• [PROBLEM REQUIREMENTS]:
Determine how many lines in the records hold "this", then give that number by itself.

• [GIVEN RECORDS]:
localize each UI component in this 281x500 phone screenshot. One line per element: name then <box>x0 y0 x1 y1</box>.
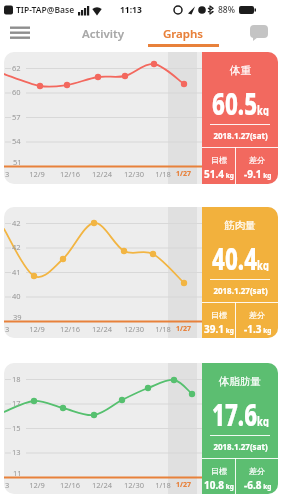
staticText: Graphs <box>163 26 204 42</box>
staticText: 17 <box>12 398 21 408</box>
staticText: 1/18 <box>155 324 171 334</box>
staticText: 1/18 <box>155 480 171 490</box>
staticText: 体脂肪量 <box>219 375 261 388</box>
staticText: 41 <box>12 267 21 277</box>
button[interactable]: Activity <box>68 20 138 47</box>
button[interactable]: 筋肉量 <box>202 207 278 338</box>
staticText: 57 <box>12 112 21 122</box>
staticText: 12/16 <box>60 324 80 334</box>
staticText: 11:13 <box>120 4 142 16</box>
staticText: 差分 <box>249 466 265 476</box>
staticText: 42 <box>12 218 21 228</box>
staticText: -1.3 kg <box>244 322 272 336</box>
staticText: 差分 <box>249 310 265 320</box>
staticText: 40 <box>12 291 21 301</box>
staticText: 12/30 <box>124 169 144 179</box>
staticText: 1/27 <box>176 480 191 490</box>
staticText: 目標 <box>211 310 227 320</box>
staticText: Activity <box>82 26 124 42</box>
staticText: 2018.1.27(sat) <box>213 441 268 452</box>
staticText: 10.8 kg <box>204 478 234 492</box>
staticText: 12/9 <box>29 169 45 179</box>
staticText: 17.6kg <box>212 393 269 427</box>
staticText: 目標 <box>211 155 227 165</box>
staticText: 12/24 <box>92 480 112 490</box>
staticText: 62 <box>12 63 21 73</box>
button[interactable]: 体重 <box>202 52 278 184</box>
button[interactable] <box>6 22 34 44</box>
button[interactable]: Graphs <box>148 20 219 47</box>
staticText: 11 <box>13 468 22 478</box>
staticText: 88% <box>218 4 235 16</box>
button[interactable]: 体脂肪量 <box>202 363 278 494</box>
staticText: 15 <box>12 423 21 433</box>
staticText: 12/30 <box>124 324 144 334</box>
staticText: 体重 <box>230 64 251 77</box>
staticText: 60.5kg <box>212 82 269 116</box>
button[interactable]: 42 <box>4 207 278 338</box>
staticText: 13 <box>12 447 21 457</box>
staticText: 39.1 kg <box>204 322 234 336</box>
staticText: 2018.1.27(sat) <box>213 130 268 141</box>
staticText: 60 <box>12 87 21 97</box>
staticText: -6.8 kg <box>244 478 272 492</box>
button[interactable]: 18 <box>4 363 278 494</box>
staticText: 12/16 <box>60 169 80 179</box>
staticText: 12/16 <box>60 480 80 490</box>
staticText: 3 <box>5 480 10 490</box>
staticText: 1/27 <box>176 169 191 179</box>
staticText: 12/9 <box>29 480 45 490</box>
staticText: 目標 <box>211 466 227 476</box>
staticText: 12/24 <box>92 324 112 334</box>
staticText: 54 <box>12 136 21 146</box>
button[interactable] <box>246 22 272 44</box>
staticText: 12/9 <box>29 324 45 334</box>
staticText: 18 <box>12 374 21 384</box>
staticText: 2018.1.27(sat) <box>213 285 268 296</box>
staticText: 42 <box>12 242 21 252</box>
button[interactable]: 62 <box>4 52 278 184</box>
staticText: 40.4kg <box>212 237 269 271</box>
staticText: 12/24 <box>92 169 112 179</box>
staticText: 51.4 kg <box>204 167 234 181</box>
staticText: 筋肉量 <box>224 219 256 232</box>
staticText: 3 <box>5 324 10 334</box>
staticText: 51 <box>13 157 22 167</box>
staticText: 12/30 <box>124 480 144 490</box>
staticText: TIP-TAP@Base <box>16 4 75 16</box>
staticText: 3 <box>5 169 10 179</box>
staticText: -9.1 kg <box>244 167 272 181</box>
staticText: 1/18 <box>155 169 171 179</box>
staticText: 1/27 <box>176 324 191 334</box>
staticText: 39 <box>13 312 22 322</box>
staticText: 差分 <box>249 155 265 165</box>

--

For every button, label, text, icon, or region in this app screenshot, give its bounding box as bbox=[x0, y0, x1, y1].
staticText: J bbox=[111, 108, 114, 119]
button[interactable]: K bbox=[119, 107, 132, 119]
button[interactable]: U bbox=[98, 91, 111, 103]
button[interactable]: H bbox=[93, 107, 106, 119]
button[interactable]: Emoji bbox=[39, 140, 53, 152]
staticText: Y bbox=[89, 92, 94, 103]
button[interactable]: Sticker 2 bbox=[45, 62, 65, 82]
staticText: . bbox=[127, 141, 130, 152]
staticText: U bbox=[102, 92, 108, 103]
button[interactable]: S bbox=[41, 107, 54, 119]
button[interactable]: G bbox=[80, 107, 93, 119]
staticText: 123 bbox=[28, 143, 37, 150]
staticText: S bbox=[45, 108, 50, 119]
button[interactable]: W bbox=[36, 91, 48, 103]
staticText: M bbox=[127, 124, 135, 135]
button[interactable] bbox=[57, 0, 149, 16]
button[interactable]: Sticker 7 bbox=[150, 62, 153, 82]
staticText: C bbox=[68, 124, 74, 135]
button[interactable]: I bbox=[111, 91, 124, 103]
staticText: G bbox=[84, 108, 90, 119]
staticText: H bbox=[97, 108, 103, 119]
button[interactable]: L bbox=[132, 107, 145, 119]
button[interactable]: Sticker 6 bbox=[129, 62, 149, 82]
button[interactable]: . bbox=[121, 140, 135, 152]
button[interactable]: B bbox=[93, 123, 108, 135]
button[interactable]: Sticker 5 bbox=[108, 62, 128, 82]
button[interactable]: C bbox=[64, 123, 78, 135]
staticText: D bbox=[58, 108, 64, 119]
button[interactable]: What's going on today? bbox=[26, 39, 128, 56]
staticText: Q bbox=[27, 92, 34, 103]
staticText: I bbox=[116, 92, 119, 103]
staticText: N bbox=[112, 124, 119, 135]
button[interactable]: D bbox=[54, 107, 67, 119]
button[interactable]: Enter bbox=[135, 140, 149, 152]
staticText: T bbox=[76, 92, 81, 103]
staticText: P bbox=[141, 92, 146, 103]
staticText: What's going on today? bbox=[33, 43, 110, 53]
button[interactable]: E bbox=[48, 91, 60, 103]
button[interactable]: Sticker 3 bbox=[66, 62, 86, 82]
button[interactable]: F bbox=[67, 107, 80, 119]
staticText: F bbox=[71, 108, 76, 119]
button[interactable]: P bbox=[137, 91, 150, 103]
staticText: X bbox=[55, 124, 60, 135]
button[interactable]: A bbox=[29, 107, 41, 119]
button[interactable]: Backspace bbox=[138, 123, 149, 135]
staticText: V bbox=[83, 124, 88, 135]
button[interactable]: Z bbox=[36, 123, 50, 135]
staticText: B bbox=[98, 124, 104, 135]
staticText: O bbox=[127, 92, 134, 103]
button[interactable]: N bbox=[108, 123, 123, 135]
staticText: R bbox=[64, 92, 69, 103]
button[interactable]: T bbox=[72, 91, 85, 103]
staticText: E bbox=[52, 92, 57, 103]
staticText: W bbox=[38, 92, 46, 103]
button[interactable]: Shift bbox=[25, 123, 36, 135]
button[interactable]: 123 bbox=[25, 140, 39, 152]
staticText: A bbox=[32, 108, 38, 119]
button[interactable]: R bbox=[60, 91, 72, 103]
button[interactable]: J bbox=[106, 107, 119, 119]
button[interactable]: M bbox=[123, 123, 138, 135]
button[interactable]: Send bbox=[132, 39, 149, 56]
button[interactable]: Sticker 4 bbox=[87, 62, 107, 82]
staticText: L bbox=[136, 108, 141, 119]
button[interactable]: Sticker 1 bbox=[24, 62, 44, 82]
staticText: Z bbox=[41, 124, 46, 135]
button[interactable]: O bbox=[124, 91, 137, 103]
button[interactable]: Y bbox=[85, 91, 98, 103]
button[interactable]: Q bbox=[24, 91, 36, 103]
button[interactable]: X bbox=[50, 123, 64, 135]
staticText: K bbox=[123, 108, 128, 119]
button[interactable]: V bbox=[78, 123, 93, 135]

• [FINISHED EXERCISE]:
2